Probabilmente Amelio punta il dito contro i mezzi di comunicazione di massa, e i giornali in particolare, perché ancora oggi, come dicono le statistiche internazionali in materia di libertà di stampa, siamo ancora ben lontani dall’indipendenza di editori e televisioni rispetto ai centri del potere. Non solo. La chiave di lettura del rapporto tra Aldo ed Ettore è vista da Amelio in chiave squisitamente psicologica. Il padre come freudiana “culla degli atti ribelli”. Il rifiuto dei padri naturali per scegliersi padri spirituali più in sintonia con i propri pensieri e sentimenti. Tema che il regista risolve personalmente portandosi dietro come direttore della fotografia il figlio adottivo Luan Amelio Ujkaj. Povero ragazzino albanese all’epoca di Lamerica (1994) oggi affermato professionista del cinema grazie appunto al “padre putativo”. Perché Amelio, anche se tratta degli anni ‘60, con ampi flash back sul decennio precedente, in realtà parla all’oggi. Parla a chi, neo o postfascistia e cattolico integralista, non ha cambiato parere sull’argomento. A partire da coloro, e ce ne sono, che vorrebbero ancora sotto chiave negri, zingari, froci, ebrei, musulmani e minoranze varie. E usiamo a bella posta i termini più politicamente scorretti. Quanto alle formiche, c’entrano perché Braibanti, oltre che scrittore, poeta, drammaturgo e saggista era anche un apprezzato mirmecologo, ossia uno studioso di questi laboriosi insetti. Ce lo spiega, nella bella sequenza iniziale, Scribani allo stand di una Festa dell’Unità sul Lungotevere mentre di fondo, sul telone del cinema all’aperto, sfilano alcune immagini del film sovietico (sovietico, non russo) Quando volano le cicogne di Michail Kalatozov, Palma d’Oro a Cannes nel 1958. Realismo socialista allo stato puro!

E allora perché vederlo?

Per conoscere una pagina non certo esaltante della storia recente del nostro Paese. Paese, non nazione. Perché il concetto di nazione, oltre che retrogrado è divisivo mentre il Paese è di tutti coloro che lo abitano. Compresi negri, zingari, froci, ebrei, musulmani e minoranze varie.

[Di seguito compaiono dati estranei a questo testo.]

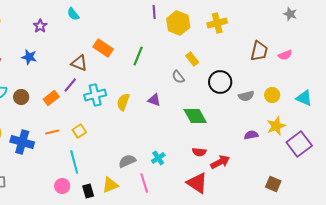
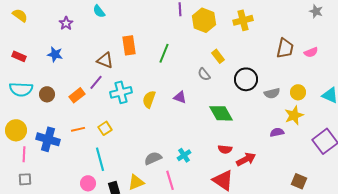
orange rectangle: (103, 48) -> (129, 45), turned 48
yellow star: (276, 126) -> (294, 115), moved

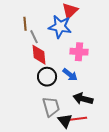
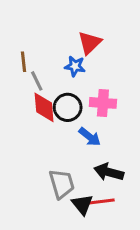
blue star: (60, 27) -> (75, 66), size x0.6
black circle: (47, 77) -> (68, 107), moved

Dettagli del film di Gianni Amelio

sceneggiatura Gianni Amelio, Edoardo Petti, Federico Fava cast Luigi Lo Cascio (Aldo Braibanti) Elio Germano (Ennio Scribani) Leonardo Maltese (Ettore Tagliaferri) Davide Vecchi (Riccardo Tagliaferri) Sara Serraiocco (Graziella) Anna Caterina Antonacci (mamma Tagliaferri) Giovanni Visentin (direttore del giornale) Valerio Binasco (pubblico ministero) Alberto Cracco (giudice) Rita Bosello (Susanna) genere drammatico prod Italia 2022 durata 130 min.